**Saved entries**

◆ ◆ ◆

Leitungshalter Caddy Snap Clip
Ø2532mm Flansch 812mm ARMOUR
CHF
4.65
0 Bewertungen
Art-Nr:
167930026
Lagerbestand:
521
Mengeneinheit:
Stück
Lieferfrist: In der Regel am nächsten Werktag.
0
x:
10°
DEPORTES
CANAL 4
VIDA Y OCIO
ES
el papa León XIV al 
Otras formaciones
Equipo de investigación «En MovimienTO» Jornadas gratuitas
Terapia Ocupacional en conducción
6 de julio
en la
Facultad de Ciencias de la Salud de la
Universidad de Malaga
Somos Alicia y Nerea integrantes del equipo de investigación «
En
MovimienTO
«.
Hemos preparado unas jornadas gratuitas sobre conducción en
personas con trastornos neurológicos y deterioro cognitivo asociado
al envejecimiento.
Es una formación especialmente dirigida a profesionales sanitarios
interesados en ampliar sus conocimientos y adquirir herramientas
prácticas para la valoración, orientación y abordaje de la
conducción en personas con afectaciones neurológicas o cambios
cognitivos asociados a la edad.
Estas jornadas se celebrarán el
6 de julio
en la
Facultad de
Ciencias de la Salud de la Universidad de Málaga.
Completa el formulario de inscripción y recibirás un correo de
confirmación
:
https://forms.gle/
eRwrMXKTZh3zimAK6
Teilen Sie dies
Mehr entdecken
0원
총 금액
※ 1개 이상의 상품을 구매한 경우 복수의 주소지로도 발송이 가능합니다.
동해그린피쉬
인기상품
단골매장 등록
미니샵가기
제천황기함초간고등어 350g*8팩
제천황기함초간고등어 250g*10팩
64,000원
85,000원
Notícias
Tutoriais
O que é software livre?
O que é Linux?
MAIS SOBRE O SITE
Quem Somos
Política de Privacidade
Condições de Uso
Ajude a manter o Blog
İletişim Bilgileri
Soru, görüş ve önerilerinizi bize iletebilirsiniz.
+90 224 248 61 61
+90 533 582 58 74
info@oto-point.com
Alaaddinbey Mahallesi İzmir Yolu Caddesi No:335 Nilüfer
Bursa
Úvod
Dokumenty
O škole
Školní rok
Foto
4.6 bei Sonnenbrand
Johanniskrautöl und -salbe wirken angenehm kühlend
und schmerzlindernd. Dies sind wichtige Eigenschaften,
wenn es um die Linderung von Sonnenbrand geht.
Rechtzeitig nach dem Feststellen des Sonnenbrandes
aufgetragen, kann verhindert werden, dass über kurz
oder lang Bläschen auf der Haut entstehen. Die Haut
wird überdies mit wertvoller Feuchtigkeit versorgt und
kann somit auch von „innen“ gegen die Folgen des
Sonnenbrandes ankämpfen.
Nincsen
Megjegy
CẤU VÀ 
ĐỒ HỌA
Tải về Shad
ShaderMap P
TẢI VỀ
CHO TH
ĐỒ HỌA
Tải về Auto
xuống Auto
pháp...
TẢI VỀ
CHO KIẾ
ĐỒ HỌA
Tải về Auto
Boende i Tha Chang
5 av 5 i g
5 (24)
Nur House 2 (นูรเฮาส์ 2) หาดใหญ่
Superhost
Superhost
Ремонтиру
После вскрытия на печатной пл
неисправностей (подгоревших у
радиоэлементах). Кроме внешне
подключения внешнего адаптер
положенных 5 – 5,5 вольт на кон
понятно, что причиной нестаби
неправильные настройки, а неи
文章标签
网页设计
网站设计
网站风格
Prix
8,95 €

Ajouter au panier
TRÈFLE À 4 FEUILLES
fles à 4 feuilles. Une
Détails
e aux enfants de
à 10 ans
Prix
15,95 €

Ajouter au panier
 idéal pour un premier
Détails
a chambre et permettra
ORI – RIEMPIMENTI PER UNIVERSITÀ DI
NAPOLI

◆ ◆ ◆

**Instructions to follow**
Your response must repeat the entries above exactly, in full.

**Answer for this exercise**
Leitungshalter Caddy Snap Clip
Ø2532mm Flansch 812mm ARMOUR
CHF
4.65
0 Bewertungen
Art-Nr:
167930026
Lagerbestand:
521
Mengeneinheit:
Stück
Lieferfrist: In der Regel am nächsten Werktag.
0
x:
10°
DEPORTES
CANAL 4
VIDA Y OCIO
ES
el papa León XIV al 
Otras formaciones
Equipo de investigación «En MovimienTO» Jornadas gratuitas
Terapia Ocupacional en conducción
6 de julio
en la
Facultad de Ciencias de la Salud de la
Universidad de Malaga
Somos Alicia y Nerea integrantes del equipo de investigación «
En
MovimienTO
«.
Hemos preparado unas jornadas gratuitas sobre conducción en
personas con trastornos neurológicos y deterioro cognitivo asociado
al envejecimiento.
Es una formación especialmente dirigida a profesionales sanitarios
interesados en ampliar sus conocimientos y adquirir herramientas
prácticas para la valoración, orientación y abordaje de la
conducción en personas con afectaciones neurológicas o cambios
cognitivos asociados a la edad.
Estas jornadas se celebrarán el
6 de julio
en la
Facultad de
Ciencias de la Salud de la Universidad de Málaga.
Completa el formulario de inscripción y recibirás un correo de
confirmación
:
https://forms.gle/
eRwrMXKTZh3zimAK6
Teilen Sie dies
Mehr entdecken
0원
총 금액
※ 1개 이상의 상품을 구매한 경우 복수의 주소지로도 발송이 가능합니다.
동해그린피쉬
인기상품
단골매장 등록
미니샵가기
제천황기함초간고등어 350g*8팩
제천황기함초간고등어 250g*10팩
64,000원
85,000원
Notícias
Tutoriais
O que é software livre?
O que é Linux?
MAIS SOBRE O SITE
Quem Somos
Política de Privacidade
Condições de Uso
Ajude a manter o Blog
İletişim Bilgileri
Soru, görüş ve önerilerinizi bize iletebilirsiniz.
+90 224 248 61 61
+90 533 582 58 74
info@oto-point.com
Alaaddinbey Mahallesi İzmir Yolu Caddesi No:335 Nilüfer
Bursa
Úvod
Dokumenty
O škole
Školní rok
Foto
4.6 bei Sonnenbrand
Johanniskrautöl und -salbe wirken angenehm kühlend
und schmerzlindernd. Dies sind wichtige Eigenschaften,
wenn es um die Linderung von Sonnenbrand geht.
Rechtzeitig nach dem Feststellen des Sonnenbrandes
aufgetragen, kann verhindert werden, dass über kurz
oder lang Bläschen auf der Haut entstehen. Die Haut
wird überdies mit wertvoller Feuchtigkeit versorgt und
kann somit auch von „innen“ gegen die Folgen des
Sonnenbrandes ankämpfen.
Nincsen
Megjegy
CẤU VÀ 
ĐỒ HỌA
Tải về Shad
ShaderMap P
TẢI VỀ
CHO TH
ĐỒ HỌA
Tải về Auto
xuống Auto
pháp...
TẢI VỀ
CHO KIẾ
ĐỒ HỌA
Tải về Auto
Boende i Tha Chang
5 av 5 i g
5 (24)
Nur House 2 (นูรเฮาส์ 2) หาดใหญ่
Superhost
Superhost
Ремонтиру
После вскрытия на печатной пл
неисправностей (подгоревших у
радиоэлементах). Кроме внешне
подключения внешнего адаптер
положенных 5 – 5,5 вольт на кон
понятно, что причиной нестаби
неправильные настройки, а неи
文章标签
网页设计
网站设计
网站风格
Prix
8,95 €

Ajouter au panier
TRÈFLE À 4 FEUILLES
fles à 4 feuilles. Une
Détails
e aux enfants de
à 10 ans
Prix
15,95 €

Ajouter au panier
 idéal pour un premier
Détails
a chambre et permettra
ORI – RIEMPIMENTI PER UNIVERSITÀ DI
NAPOLI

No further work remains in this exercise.